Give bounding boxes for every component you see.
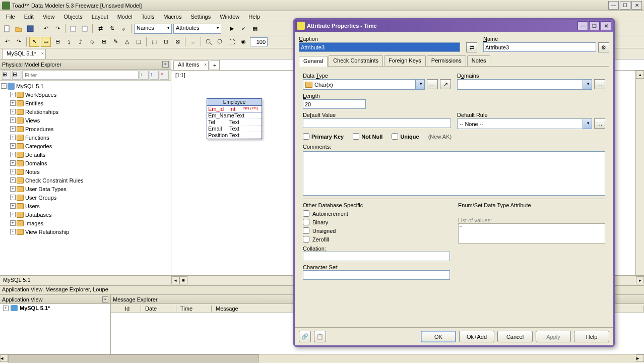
verify-button[interactable]: ✓ xyxy=(238,24,248,34)
tab-notes[interactable]: Notes xyxy=(467,55,491,66)
tree-item[interactable]: +Functions xyxy=(1,133,170,142)
unsigned-checkbox[interactable]: Unsigned xyxy=(303,227,450,234)
zerofill-checkbox[interactable]: Zerofill xyxy=(303,236,450,243)
datatype-combo[interactable]: Char(x) xyxy=(303,79,425,90)
menu-edit[interactable]: Edit xyxy=(20,13,38,21)
close-tab-icon[interactable]: × xyxy=(41,51,44,56)
scroll-left-icon[interactable]: ◂ xyxy=(171,276,179,284)
msg-col-time[interactable]: Time xyxy=(176,306,212,312)
msg-col-date[interactable]: Date xyxy=(141,306,176,312)
app-view-close-button[interactable]: × xyxy=(102,296,108,302)
tab-permissions[interactable]: Permissions xyxy=(427,55,466,66)
expand-icon[interactable]: + xyxy=(10,126,16,132)
minimize-button[interactable]: — xyxy=(608,1,619,10)
layout1-button[interactable]: ⬚ xyxy=(149,37,159,47)
datatype-edit-button[interactable]: ↗ xyxy=(440,79,451,89)
expand-icon[interactable]: + xyxy=(10,109,16,114)
list-values-box[interactable]: '' xyxy=(458,223,605,244)
redo-button[interactable]: ↷ xyxy=(52,24,62,34)
expand-icon[interactable]: + xyxy=(10,100,16,106)
open-button[interactable] xyxy=(14,24,24,34)
view-tool-button[interactable]: ⊞ xyxy=(99,37,109,47)
menu-help[interactable]: Help xyxy=(244,13,264,21)
length-input[interactable] xyxy=(303,99,366,109)
caption-input[interactable] xyxy=(299,42,460,52)
convert-button[interactable]: ⟐ xyxy=(118,24,128,34)
import-button[interactable] xyxy=(80,24,90,34)
align-button[interactable]: ≡ xyxy=(188,37,198,47)
filter-up-button[interactable]: ↑ xyxy=(150,71,159,80)
domains-combo[interactable] xyxy=(457,79,592,90)
ok-add-button[interactable]: Ok+Add xyxy=(459,331,494,342)
expand-icon[interactable]: + xyxy=(10,203,16,209)
tree-item[interactable]: +Views xyxy=(1,116,170,125)
nonidentifying-button[interactable]: ⤴ xyxy=(76,37,86,47)
dialog-close-button[interactable]: ✕ xyxy=(601,21,611,30)
apply-button[interactable]: Apply xyxy=(536,331,571,342)
scroll-right-button[interactable]: ▸ xyxy=(636,354,644,362)
menu-file[interactable]: File xyxy=(2,13,19,21)
close-button[interactable]: ✕ xyxy=(631,1,642,10)
tree-item[interactable]: +WorkSpaces xyxy=(1,90,170,99)
dialog-maximize-button[interactable]: ☐ xyxy=(589,21,600,30)
filter-clear-button[interactable]: × xyxy=(160,71,169,80)
filter-toggle-icon[interactable]: ⊞ xyxy=(2,71,11,80)
app-view-item[interactable]: + MySQL 5.1* xyxy=(0,304,110,312)
comments-textarea[interactable] xyxy=(303,151,605,196)
tab-general[interactable]: General xyxy=(299,56,328,67)
names-combo[interactable]: Names xyxy=(134,24,172,34)
designer-v-scrollbar[interactable]: ▴ xyxy=(635,71,644,275)
loupe-button[interactable]: ◉ xyxy=(238,37,248,47)
zoom-out-button[interactable] xyxy=(215,37,225,47)
save-button[interactable] xyxy=(25,24,35,34)
autoincrement-checkbox[interactable]: Autoincrement xyxy=(303,210,450,217)
tree-item[interactable]: +Domains xyxy=(1,159,170,167)
tree-item[interactable]: +Defaults xyxy=(1,150,170,159)
export-button[interactable] xyxy=(68,24,78,34)
entity-column-row[interactable]: EmailText xyxy=(207,126,262,132)
expand-icon[interactable]: + xyxy=(10,117,16,123)
report-button[interactable]: ▦ xyxy=(250,24,260,34)
redo2-button[interactable]: ↷ xyxy=(14,37,24,47)
tree-item[interactable]: +View Relationship xyxy=(1,227,170,236)
menu-macros[interactable]: Macros xyxy=(159,13,185,21)
entity-column-row[interactable]: Em_idIntNN (PK) xyxy=(207,106,262,112)
binary-checkbox[interactable]: Binary xyxy=(303,219,450,225)
designer-tab-allitems[interactable]: All Items × xyxy=(173,60,209,70)
default-value-input[interactable] xyxy=(303,118,451,128)
fit-button[interactable]: ⛶ xyxy=(227,37,237,47)
default-rule-browse-button[interactable]: … xyxy=(594,118,605,129)
tree-item[interactable]: +Notes xyxy=(1,167,170,176)
expand-icon[interactable]: + xyxy=(10,220,16,226)
tree-root[interactable]: − MySQL 5.1 xyxy=(1,82,170,90)
expand-icon[interactable]: + xyxy=(10,229,16,234)
cancel-button[interactable]: Cancel xyxy=(497,331,533,342)
collation-input[interactable] xyxy=(303,252,450,261)
scroll-left-button[interactable]: ◂ xyxy=(0,354,8,362)
category-tool-button[interactable]: △ xyxy=(122,37,132,47)
tree-item[interactable]: +Check Constraint Rules xyxy=(1,176,170,185)
entity-column-row[interactable]: TelText xyxy=(207,119,262,126)
filter-tree-icon[interactable]: ⊟ xyxy=(12,71,21,80)
tree-item[interactable]: +Images xyxy=(1,219,170,227)
unique-checkbox[interactable]: Unique xyxy=(392,133,419,140)
link-icon-button[interactable]: 🔗 xyxy=(299,331,311,342)
menu-model[interactable]: Model xyxy=(113,13,137,21)
undo2-button[interactable]: ↶ xyxy=(2,37,12,47)
entity-column-row[interactable]: Em_NameText xyxy=(207,112,262,119)
tree-item[interactable]: +Categories xyxy=(1,142,170,150)
expand-icon[interactable]: + xyxy=(10,143,16,149)
entity-column-row[interactable]: PositionText xyxy=(207,132,262,139)
link-button[interactable]: ⇄ xyxy=(466,42,477,52)
tree-item[interactable]: +Databases xyxy=(1,210,170,219)
menu-layout[interactable]: Layout xyxy=(88,13,112,21)
new-button[interactable] xyxy=(2,24,12,34)
dialog-titlebar[interactable]: Attribute Properties - Time — ☐ ✕ xyxy=(295,20,613,32)
attributes-combo[interactable]: Attributes xyxy=(173,24,221,34)
run-button[interactable]: ▶ xyxy=(227,24,237,34)
tree-item[interactable]: +User Groups xyxy=(1,193,170,202)
expand-icon[interactable]: + xyxy=(10,177,16,183)
menu-objects[interactable]: Objects xyxy=(59,13,86,21)
maximize-button[interactable]: ☐ xyxy=(620,1,630,10)
entity-tool-button[interactable]: ▭ xyxy=(41,37,51,47)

## TASK
The answer is the listing above restated word for word, pictures removed.

## EXERCISE SOLUTION
Give bounding boxes for every component you see.
verify-button[interactable]: ✓ xyxy=(238,24,248,34)
tab-notes[interactable]: Notes xyxy=(467,55,491,66)
tree-item[interactable]: +Functions xyxy=(1,133,170,142)
unsigned-checkbox[interactable]: Unsigned xyxy=(303,227,450,234)
zerofill-checkbox[interactable]: Zerofill xyxy=(303,236,450,243)
datatype-combo[interactable]: Char(x) xyxy=(303,79,425,90)
menu-edit[interactable]: Edit xyxy=(20,13,38,21)
close-tab-icon[interactable]: × xyxy=(41,51,44,56)
scroll-left-icon[interactable]: ◂ xyxy=(171,276,179,284)
msg-col-time[interactable]: Time xyxy=(176,306,212,312)
msg-col-date[interactable]: Date xyxy=(141,306,176,312)
app-view-close-button[interactable]: × xyxy=(102,296,108,302)
tab-permissions[interactable]: Permissions xyxy=(427,55,466,66)
expand-icon[interactable]: + xyxy=(10,126,16,132)
minimize-button[interactable]: — xyxy=(608,1,619,10)
layout1-button[interactable]: ⬚ xyxy=(149,37,159,47)
datatype-edit-button[interactable]: ↗ xyxy=(440,79,451,89)
expand-icon[interactable]: + xyxy=(10,109,16,114)
list-values-box[interactable]: '' xyxy=(458,223,605,244)
redo-button[interactable]: ↷ xyxy=(52,24,62,34)
expand-icon[interactable]: + xyxy=(10,100,16,106)
open-button[interactable] xyxy=(14,24,24,34)
view-tool-button[interactable]: ⊞ xyxy=(99,37,109,47)
menu-help[interactable]: Help xyxy=(244,13,264,21)
length-input[interactable] xyxy=(303,99,366,109)
caption-input[interactable] xyxy=(299,42,460,52)
convert-button[interactable]: ⟐ xyxy=(118,24,128,34)
import-button[interactable] xyxy=(80,24,90,34)
align-button[interactable]: ≡ xyxy=(188,37,198,47)
filter-up-button[interactable]: ↑ xyxy=(150,71,159,80)
domains-combo[interactable] xyxy=(457,79,592,90)
ok-add-button[interactable]: Ok+Add xyxy=(459,331,494,342)
expand-icon[interactable]: + xyxy=(10,203,16,209)
tree-item[interactable]: +Views xyxy=(1,116,170,125)
nonidentifying-button[interactable]: ⤴ xyxy=(76,37,86,47)
dialog-close-button[interactable]: ✕ xyxy=(601,21,611,30)
apply-button[interactable]: Apply xyxy=(536,331,571,342)
scroll-right-button[interactable]: ▸ xyxy=(636,354,644,362)
menu-file[interactable]: File xyxy=(2,13,19,21)
close-button[interactable]: ✕ xyxy=(631,1,642,10)
tree-item[interactable]: +WorkSpaces xyxy=(1,90,170,99)
dialog-maximize-button[interactable]: ☐ xyxy=(589,21,600,30)
filter-clear-button[interactable]: × xyxy=(160,71,169,80)
filter-toggle-icon[interactable]: ⊞ xyxy=(2,71,11,80)
app-view-item[interactable]: + MySQL 5.1* xyxy=(0,304,110,312)
comments-textarea[interactable] xyxy=(303,151,605,196)
tab-general[interactable]: General xyxy=(299,56,328,67)
names-combo[interactable]: Names xyxy=(134,24,172,34)
designer-v-scrollbar[interactable]: ▴ xyxy=(635,71,644,275)
loupe-button[interactable]: ◉ xyxy=(238,37,248,47)
zoom-out-button[interactable] xyxy=(215,37,225,47)
save-button[interactable] xyxy=(25,24,35,34)
autoincrement-checkbox[interactable]: Autoincrement xyxy=(303,210,450,217)
tree-item[interactable]: +Domains xyxy=(1,159,170,167)
tree-item[interactable]: +Defaults xyxy=(1,150,170,159)
export-button[interactable] xyxy=(68,24,78,34)
entity-column-row[interactable]: EmailText xyxy=(207,126,262,132)
expand-icon[interactable]: + xyxy=(10,117,16,123)
report-button[interactable]: ▦ xyxy=(250,24,260,34)
redo2-button[interactable]: ↷ xyxy=(14,37,24,47)
tree-item[interactable]: +View Relationship xyxy=(1,227,170,236)
menu-macros[interactable]: Macros xyxy=(159,13,185,21)
entity-column-row[interactable]: Em_idIntNN (PK) xyxy=(207,106,262,112)
binary-checkbox[interactable]: Binary xyxy=(303,219,450,225)
designer-tab-allitems[interactable]: All Items × xyxy=(173,60,209,70)
default-value-input[interactable] xyxy=(303,118,451,128)
fit-button[interactable]: ⛶ xyxy=(227,37,237,47)
default-rule-browse-button[interactable]: … xyxy=(594,118,605,129)
tree-item[interactable]: +Notes xyxy=(1,167,170,176)
expand-icon[interactable]: + xyxy=(10,220,16,226)
tree-root[interactable]: − MySQL 5.1 xyxy=(1,82,170,90)
expand-icon[interactable]: + xyxy=(10,229,16,234)
cancel-button[interactable]: Cancel xyxy=(497,331,533,342)
collation-input[interactable] xyxy=(303,252,450,261)
scroll-left-button[interactable]: ◂ xyxy=(0,354,8,362)
category-tool-button[interactable]: △ xyxy=(122,37,132,47)
tree-item[interactable]: +Check Constraint Rules xyxy=(1,176,170,185)
entity-column-row[interactable]: TelText xyxy=(207,119,262,126)
filter-tree-icon[interactable]: ⊟ xyxy=(12,71,21,80)
tree-item[interactable]: +Images xyxy=(1,219,170,227)
unique-checkbox[interactable]: Unique xyxy=(392,133,419,140)
link-icon-button[interactable]: 🔗 xyxy=(299,331,311,342)
menu-model[interactable]: Model xyxy=(113,13,137,21)
undo2-button[interactable]: ↶ xyxy=(2,37,12,47)
entity-column-row[interactable]: Em_NameText xyxy=(207,112,262,119)
tree-item[interactable]: +Categories xyxy=(1,142,170,150)
expand-icon[interactable]: + xyxy=(10,143,16,149)
entity-column-row[interactable]: PositionText xyxy=(207,132,262,139)
link-button[interactable]: ⇄ xyxy=(466,42,477,52)
tree-item[interactable]: +Databases xyxy=(1,210,170,219)
menu-layout[interactable]: Layout xyxy=(88,13,112,21)
new-button[interactable] xyxy=(2,24,12,34)
dialog-titlebar[interactable]: Attribute Properties - Time — ☐ ✕ xyxy=(295,20,613,32)
attributes-combo[interactable]: Attributes xyxy=(173,24,221,34)
run-button[interactable]: ▶ xyxy=(227,24,237,34)
tree-item[interactable]: +User Groups xyxy=(1,193,170,202)
expand-icon[interactable]: + xyxy=(10,177,16,183)
menu-objects[interactable]: Objects xyxy=(59,13,86,21)
maximize-button[interactable]: ☐ xyxy=(620,1,630,10)
entity-tool-button[interactable]: ▭ xyxy=(41,37,51,47)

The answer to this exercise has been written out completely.